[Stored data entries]
%%
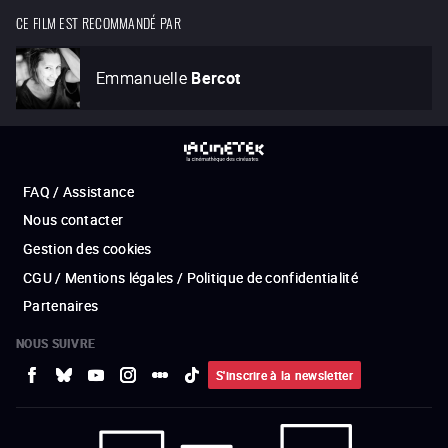
CE FILM EST RECOMMANDÉ PAR
Emmanuelle
Bercot
FAQ / Assistance
Nous contacter
Gestion des cookies
CGU / Mentions légales / Politique de confidentialité
Partenaires
NOUS SUIVRE
S'inscrire à la newsletter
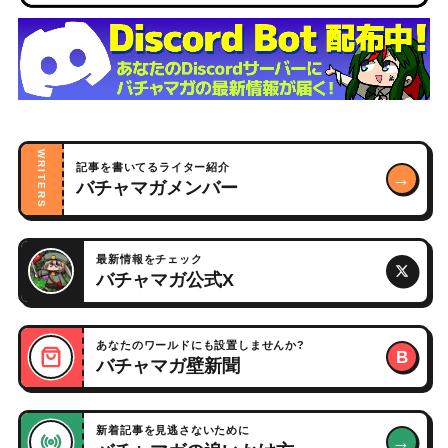
WRITERS
記事を書いてるライター紹介
→
バチャマガメンバー
最新情報をチェック
バチャマガ公式X
あなたのワールドにも設置しませんか?
B
バチャマガ壁新聞
新着記事を見逃さないために
→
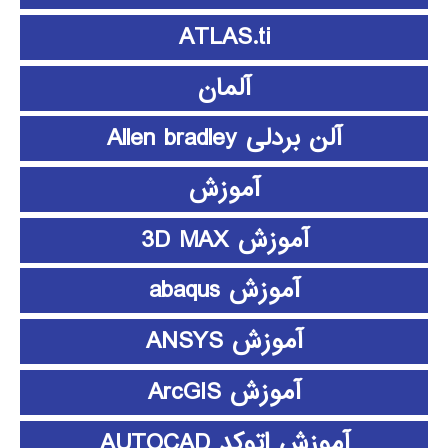
ATLAS.ti
آلمان
آلن بردلی Allen bradley
آموزش
آموزش 3D MAX
آموزش abaqus
آموزش ANSYS
آموزش ArcGIS
آموزش اتوکد AUTOCAD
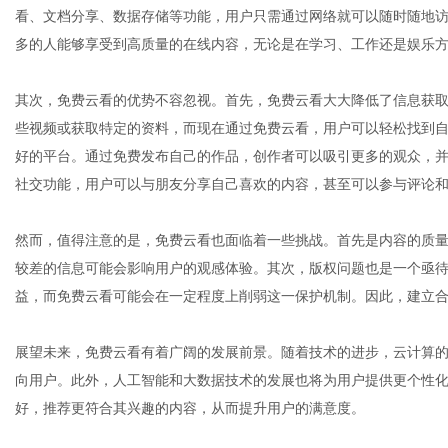
看、文档分享、数据存储等功能，用户只需通过网络就可以随时随地
多的人能够享受到高质量的在线内容，无论是在学习、工作还是娱乐
社
其次，免费云看的优势不容忽视。首先，免费云看大大降低了信息获
些视频或获取特定的资料，而现在通过免费云看，用户可以轻松找到
好的平台。通过免费发布自己的作品，创作者可以吸引更多的观众，
社交功能，用户可以与朋友分享自己喜欢的内容，甚至可以参与评论
然而，值得注意的是，免费云看也面临着一些挑战。首先是内容的质
较差的信息可能会影响用户的观感体验。其次，版权问题也是一个亟
益，而免费云看可能会在一定程度上削弱这一保护机制。因此，建立
展望未来，免费云看有着广阔的发展前景。随着技术的进步，云计算
向用户。此外，人工智能和大数据技术的发展也将为用户提供更个性
好，推荐更符合其兴趣的内容，从而提升用户的满意度。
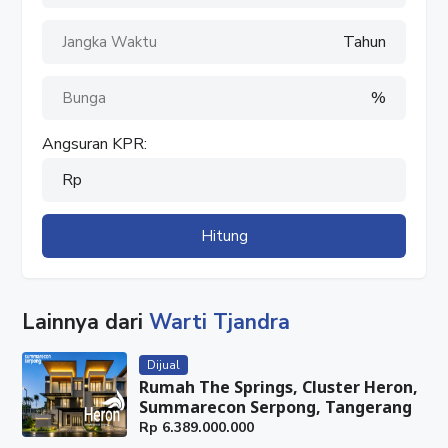
#rumah2lantai
#rumahdijual
Tahun
#jualbelirumah
#jualrumah
%
#hunianmodern
#huniancantik
Angsuran KPR:
#rumahstrategis
#rumahbaru
Rp
#belirumah
Hitung
Lainnya dari
Warti Tjandra
Dijual
Rumah The Springs, Cluster Heron,
Summarecon Serpong, Tangerang
Rp
6.389.000.000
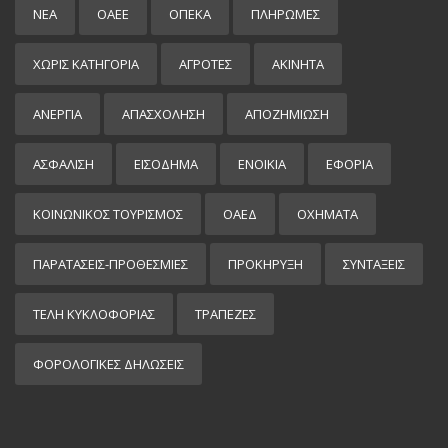
ΝΕΑ
ΟΑΕΕ
ΟΠΕΚΑ
ΠΛΗΡΩΜΕΣ
ΧΩΡΊΣ ΚΑΤΗΓΟΡΊΑ
ΑΓΡΟΤΕΣ
ΑΚΙΝΗΤΑ
ΑΝΕΡΓΙΑ
ΑΠΑΣΧΟΛΗΣΗ
ΑΠΟΖΗΜΙΩΣΗ
ΑΣΦΑΛΙΣΗ
ΕΙΣΌΔΗΜΑ
ΕΝΟΙΚΙΑ
ΕΦΟΡΙΑ
ΚΟΙΝΩΝΙΚΟΣ ΤΟΥΡΙΣΜΟΣ
ΟΑΕΔ
ΟΧΗΜΑΤΑ
ΠΑΡΑΤΑΣΕΙΣ-ΠΡΟΘΕΣΜΙΕΣ
ΠΡΟΚΉΡΥΞΗ
ΣΥΝΤΑΞΕΙΣ
ΤΕΛΗ ΚΥΚΛΟΦΟΡΙΑΣ
ΤΡΑΠΕΖΕΣ
ΦΟΡΟΛΟΓΙΚΕΣ ΔΗΛΩΣΕΙΣ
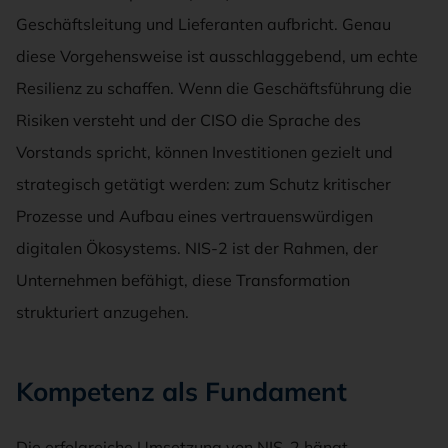
Geschäftsleitung und Lieferanten aufbricht. Genau
diese Vorgehensweise ist ausschlaggebend, um echte
Resilienz zu schaffen. Wenn die Geschäftsführung die
Risiken versteht und der CISO die Sprache des
Vorstands spricht, können Investitionen gezielt und
strategisch getätigt werden: zum Schutz kritischer
Prozesse und Aufbau eines vertrauenswürdigen
digitalen Ökosystems. NIS-2 ist der Rahmen, der
Unternehmen befähigt, diese Transformation
strukturiert anzugehen.
Kompetenz als Fundament
Die erfolgreiche Umsetzung von NIS-2 hängt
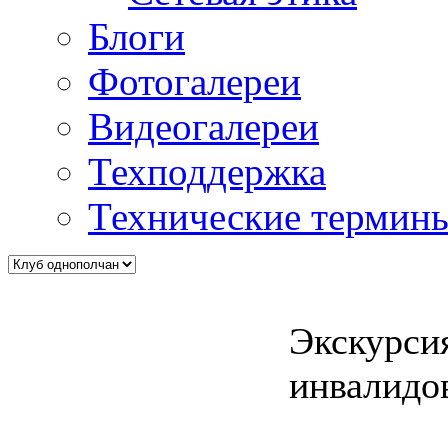
Блоги
Фотогалереи
Видеогалереи
Техподдержка
Технические термин
Экскурси
инвалидо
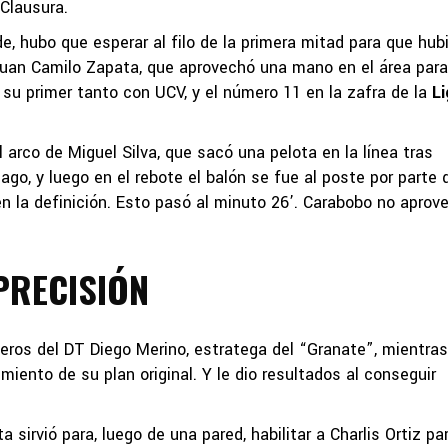
 Clausura.
, hubo que esperar al filo de la primera mitad para que hub
 Juan Camilo Zapata, que aprovechó una mano en el área para
su primer tanto con UCV, y el número 11 en la zafra de la
Li
 arco de Miguel Silva, que sacó una pelota en la línea tras
ago, y luego en el rebote el balón se fue al poste por parte 
 la definición. Esto pasó al minuto 26’. Carabobo no aprov
.
PRECISIÓN
os del DT Diego Merino, estratega del “Granate”, mientra
iento de su plan original. Y le dio resultados al conseguir
sirvió para, luego de una pared, habilitar a Charlis Ortiz pa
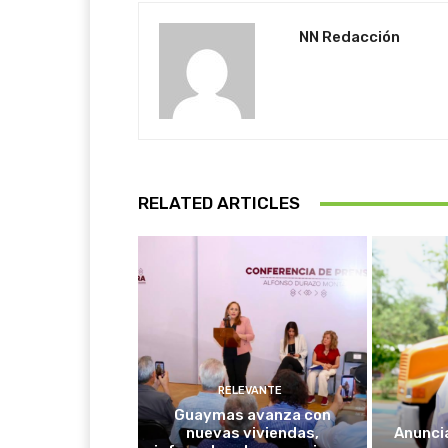
NN Redacción
RELATED ARTICLES
RELEVANTE
Guaymas avanza con
nuevas viviendas,
Anunci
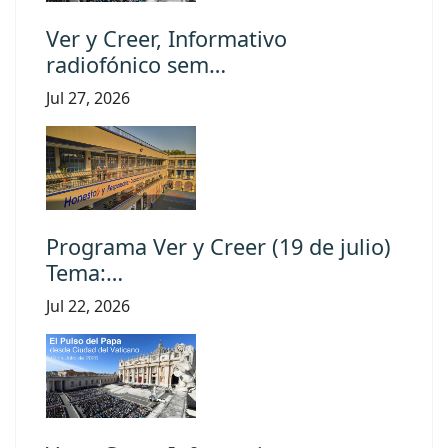
Ver y Creer, Informativo
radiofónico sem…
Jul 27, 2026
Programa Ver y Creer (19 de julio)
Tema:…
Jul 22, 2026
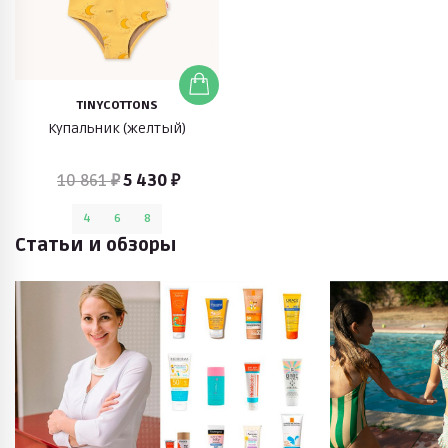
TINYCOTTONS
Купальник (желтый)
10 861 ₽
5 430 ₽
4
6
8
Статьи и обзоры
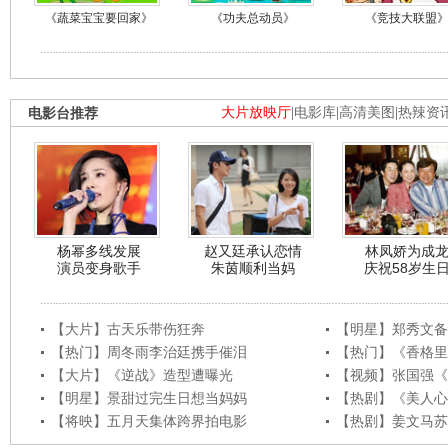
《蔬菜宝宝要回家》
《功夫总动员》
《竞技大联盟
电影台推荐
大片放映厅
|
电影库
|
高清美图
|
热辣资
杨幂多线发展
赵又廷承认恋情
林凤娇为成
演员变身歌手
朱茵顺利当妈
庆祝58岁生
【大片】古天乐带伤狂奔
【明星】郑秀文备
【热门】周冬雨李治廷携手催泪
【热门】《香格里
【大片】《逆战》造型遭曝光
【视频】张国强《
【明星】景甜过完生日想当妈妈
【热剧】《美人心
【将映】五月天集体跨界拍电影
【热剧】姜文马苏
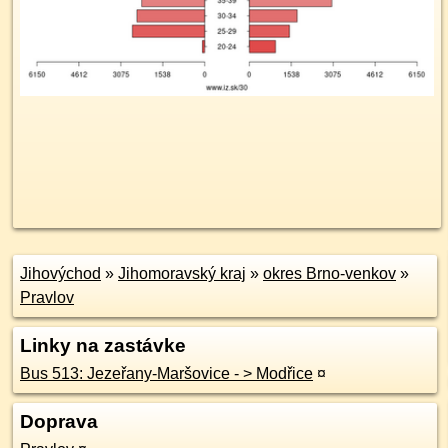
Jihovýchod
»
Jihomoravský kraj
»
okres Brno-venkov
»
Pravlov
Linky na zastávke
Bus 513: Jezeřany-Maršovice - > Modřice
¤
Doprava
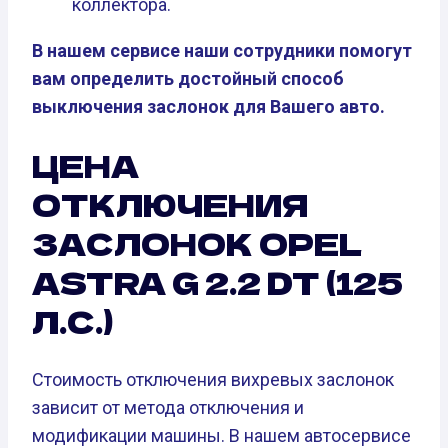
коллектора.
В нашем сервисе наши сотрудники помогут
вам определить достойный способ
выключения заслонок для Вашего авто.
ЦЕНА
ОТКЛЮЧЕНИЯ
ЗАСЛОНОК OPEL
ASTRA G 2.2 DT (125
Л.С.)
Стоимость отключения вихревых заслонок
зависит от метода отключения и
модификации машины. В нашем автосервисе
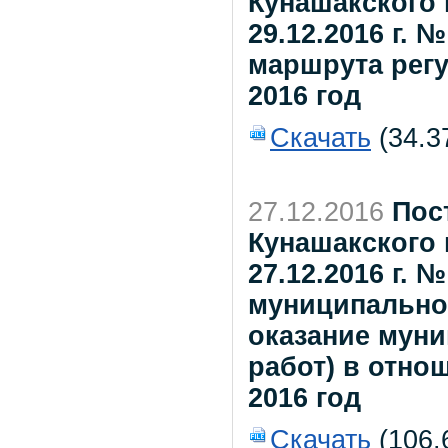
Кунашакского 
29.12.2016 г.
маршрута регу
2016 год
Скачать
(34.3
27.12.2016
Пос
Кунашакского 
27.12.2016 г.
муниципальног
оказание мун
работ) в отн
2016 год
Скачать
(106.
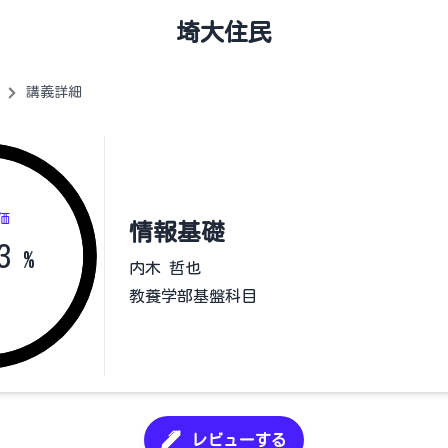
埼大住民
講義詳細
価
情報基礎
3
%
内木 哲也
教養学部基盤科目
レビューする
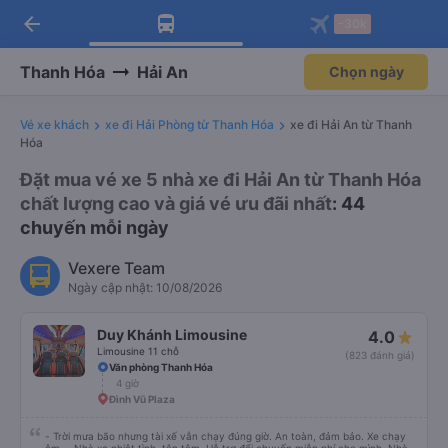
arrow_back
Tải app Vexere ngay!
Tải app Vexere
-30k
Mở app
Mở app
Nhận ưu đãi thành viên độc
-30k/ghế khi đặt vé máy bay qua
quyền
app
Thanh Hóa
Hải An
Chọn ngày
Vé xe khách
xe đi Hải Phòng từ Thanh Hóa
xe đi Hải An từ Thanh
Hóa
Đặt mua vé xe 5 nhà xe đi Hải An từ Thanh Hóa
chất lượng cao và giá vé ưu đãi nhất
: 44
chuyến mỗi ngày
Vexere Team
Ngày cập nhật: 10/08/2026
Duy Khánh Limousine
4.0
Limousine 11 chỗ
(823 đánh giá)
Văn phòng Thanh Hóa
4 giờ
Đình Vũ Plaza
- Trời mưa bão nhưng tài xế vẫn chạy đúng giờ. An toàn, đảm bảo. Xe chạy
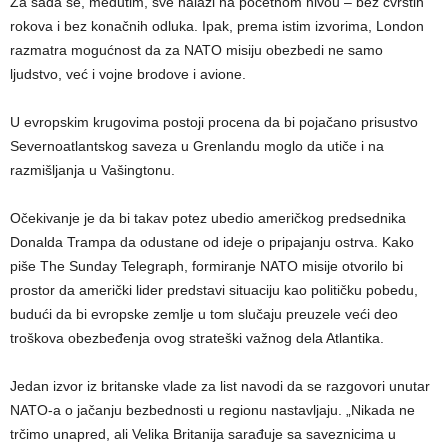
Za sada se, međutim, sve nalazi na početnom nivou – bez čvrstih
rokova i bez konačnih odluka. Ipak, prema istim izvorima, London
razmatra mogućnost da za NATO misiju obezbedi ne samo
ljudstvo, već i vojne brodove i avione.
U evropskim krugovima postoji procena da bi pojačano prisustvo
Severnoatlantskog saveza u Grenlandu moglo da utiče i na
razmišljanja u Vašingtonu.
Očekivanje je da bi takav potez ubedio američkog predsednika
Donalda Trampa da odustane od ideje o pripajanju ostrva. Kako
piše The Sunday Telegraph, formiranje NATO misije otvorilo bi
prostor da američki lider predstavi situaciju kao političku pobedu,
budući da bi evropske zemlje u tom slučaju preuzele veći deo
troškova obezbeđenja ovog strateški važnog dela Atlantika.
Jedan izvor iz britanske vlade za list navodi da se razgovori unutar
NATO-a o jačanju bezbednosti u regionu nastavljaju. „Nikada ne
trčimo unapred, ali Velika Britanija sarađuje sa saveznicima u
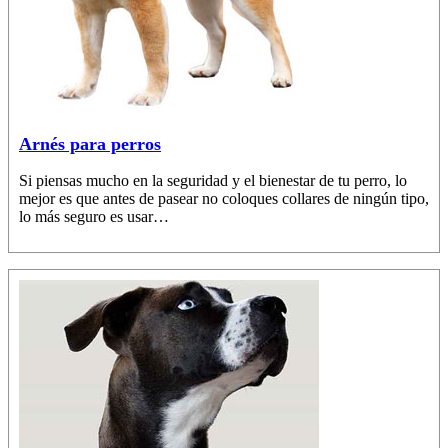
Arnés para perros
Si piensas mucho en la seguridad y el bienestar de tu perro, lo
mejor es que antes de pasear no coloques collares de ningún tipo,
lo más seguro es usar…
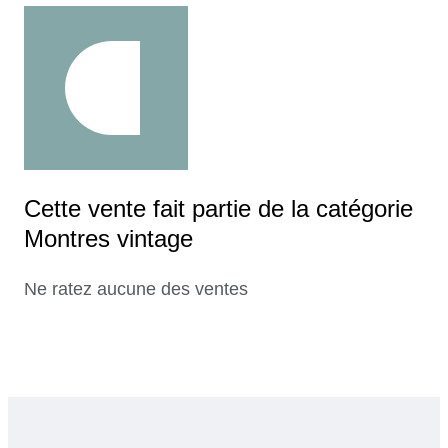
Cette vente fait partie de la catégorie
Montres vintage
Ne ratez aucune des ventes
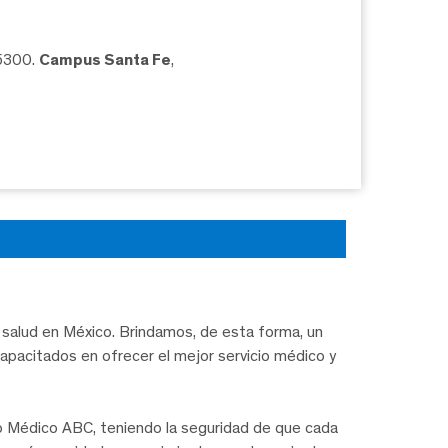
05300.
Campus Santa Fe
,
salud en México. Brindamos, de esta forma, un
capacitados en ofrecer el mejor servicio médico y
ro Médico ABC, teniendo la seguridad de que cada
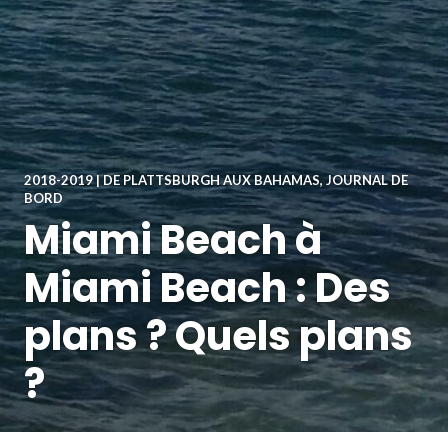
2018-2019 | DE PLATTSBURGH AUX BAHAMAS
,
JOURNAL DE
BORD
Miami Beach à
Miami Beach : Des
plans ? Quels plans
?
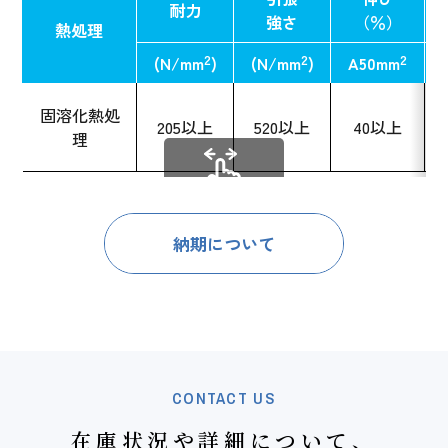
耐力
強さ
（％）
熱処理
2
2
2
(N/mm
)
(N/mm
)
A50mm
固溶化熱処
205以上
520以上
40以上
理
スクロールできます
納期について
CONTACT US
在庫状況や詳細について、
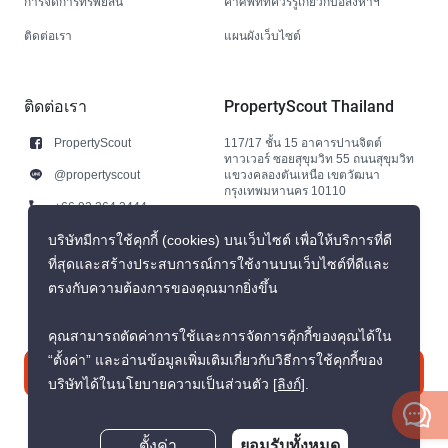
การจัดการทรัพย์สิน
คำศัพท์ที่ควรรู้เกี่ยวกับอสังหาฯ
ติดต่อเรา
แผนผังเว็บไซต์
ติดต่อเรา
PropertyScout Thailand
PropertyScout
117/17 ชั้น 15 อาคารปานจิตต์
ทาวเวอร์ ซอยสุขุมวิท 55 ถนนสุขุมวิท
@propertyscout
แขวงคลองตันเหนือ เขตวัฒนา
กรุงเทพมหานคร 10110
+66 92 264 3444
+66 92 264 3444
บริษัทมีการใช้คุกกี้ (cookies) บนเว็บไซต์ เพื่อให้บริการที่ดี
ที่สุดและสร้างประสบการณ์การใช้งานบนเว็บไซต์ที่ดีและ
contact@propertyscout.co.th
ตรงกับความต้องการของคุณมากยิ่งขึ้น
คุณสามารถตัดค่าการใช้และการจัดการคุ้กกี้ของคุณได้ใน
“ตั้งค่า” และอ่านข้อมูลเพิ่มเติมเกี่ยวกับวิธีการใช้คุกกี้ของ
ติดต่อเรา
บริษัทได้ในนโยบายความเป็นส่วนตัว
[ลิงก์]
.
ตั้งค่า
ยอมรับทั้งหมด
%%
▶ _Work to complete_
All lines with the string "Limousine" must be copied from the data.

▶ _Result of the exercise_
Duy Khánh Limousine
Limousine 11 chỗ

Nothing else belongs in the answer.